Tom se aproximó a la baranda y empezó a ejercer presión en la cuerda del lazo.
Pilgrim
lo notó y se aprestó a resistir. La presión era hacia abajo y la perilla de la silla se ladeó.
—¿Qué está haciendo? —preguntó Grace con voz queda y atemorizada.
—Está intentado hacerle poner de rodillas —respondió Frank.
Pilgrim
opuso toda la resistencia de que fue capaz, y cuando por fin hincó las rodillas, fue sólo un momento. Enseguida pareció reunir fuerzas y se irguió de nuevo. Otras tres veces se arrodilló y volvió a levantarse, como un converso reacio. Pero la presión que Tom estaba ejerciendo sobre la silla era demasiado fuerte e inexorable y finalmente el caballo se derrumbó y permaneció quieto sobre la arena.
Annie notó el alivio en los hombros de Grace. Pero la cosa no había terminado. Tom mantuvo la presión y luego dijo a Smoky que soltase las otras cuerdas y fuera a ayudarle. Entre los dos tiraron del lazo.
—¿Por qué no lo dejan en paz? —exclamó Grace—. ¿Es que no le han hecho suficiente daño?
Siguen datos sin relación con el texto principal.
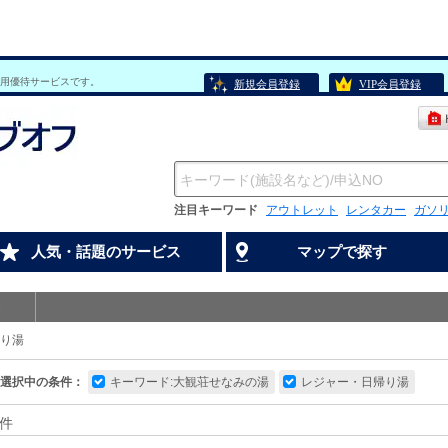
用優待サービスです。
新規会員登録
VIP会員登録
注目キーワード
アウトレット
レンタカー
ガソ
人気・話題のサービス
マップで探す
り湯
選択中の条件：
キーワード:大観荘せなみの湯
レジャー・日帰り湯
件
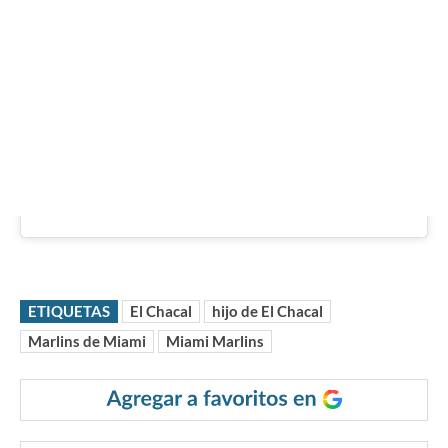
ETIQUETAS
El Chacal
hijo de El Chacal
Marlins de Miami
Miami Marlins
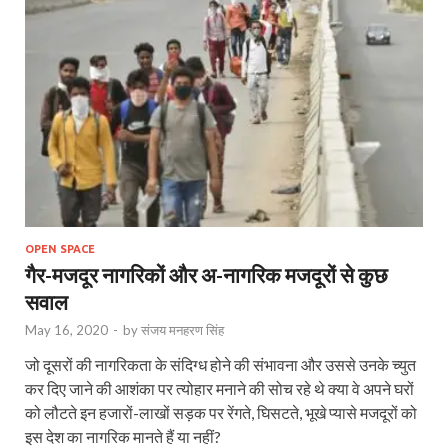
OPEN SPACE
गैर-मजदूर नागरिकों और अ-नागरिक मजदूरों से कुछ
सवाल
May 16, 2020
-
by
संजय मनहरण सिंह
जो दूसरों की नागरिकता के संदिग्ध होने की संभावना और उससे उनके च्युत
कर दिए जाने की आशंका पर त्योहार मनाने की सोच रहे थे क्या वे अपने घरों
को लौटते इन हजारों-लाखों सड़क पर रेंगते, घिसटते, भूखे प्यासे मजदूरों को
इस देश का नागरिक मानते हैं या नहीं?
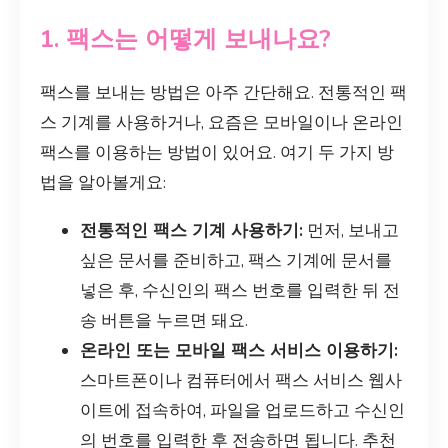
1. 팩스는 어떻게 보내나요?
팩스를 보내는 방법은 아주 간단해요. 전통적인 팩
스 기계를 사용하거나, 요즘은 모바일이나 온라인
팩스를 이용하는 방법이 있어요. 여기 두 가지 방
법을 알아볼게요:
전통적인 팩스 기계 사용하기:
먼저, 보내고
싶은 문서를 준비하고, 팩스 기계에 문서를
넣은 후, 수신인의 팩스 번호를 입력한 뒤 전
송 버튼을 누르면 돼요.
온라인 또는 모바일 팩스 서비스 이용하기:
스마트폰이나 컴퓨터에서 팩스 서비스 웹사
이트에 접속하여, 파일을 업로드하고 수신인
의 번호를 입력한 후 전송하면 됩니다. 추천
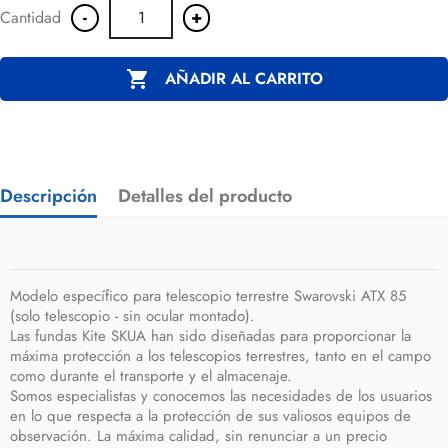
-
+
Cantidad

AÑADIR AL CARRITO
Descripción
Detalles del producto
Modelo específico para telescopio terrestre Swarovski ATX 85
(solo telescopio - sin ocular montado).
Las fundas Kite SKUA han sido diseñadas para proporcionar la
máxima protección a los telescopios terrestres, tanto en el campo
como durante el transporte y el almacenaje.
Somos especialistas y conocemos las necesidades de los usuarios
en lo que respecta a la protección de sus valiosos equipos de
observación. La máxima calidad, sin renunciar a un precio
—Tiene que tumbarse —dijo Frank.
Pilgrim
bufaba como un toro herido. Estaba arrojando espuma por la boca y tenía los flancos sucios de arena y sudor. Forcejeó un buen rato más. Pero al final, vencido, se recostó lentamente sobre un flanco, y apoyó la cabeza en el suelo y se quedó quieto.
Annie tuvo la impresión de que la rendición era total y humillante. Notó que Grace empezaba a sollozar. Sintió que las lágrimas afloraban también a sus ojos y se vio impotente para contenerlas. Grace se volvió y sepultó la cara en el pecho de su madre.
—¡Grace! —Era Tom.
Annie alzó la mirada y vio que Tom estaba con Smoky junto al cuerpo postrado del caballo. Parecían dos cazadores con su pieza recién cobrada.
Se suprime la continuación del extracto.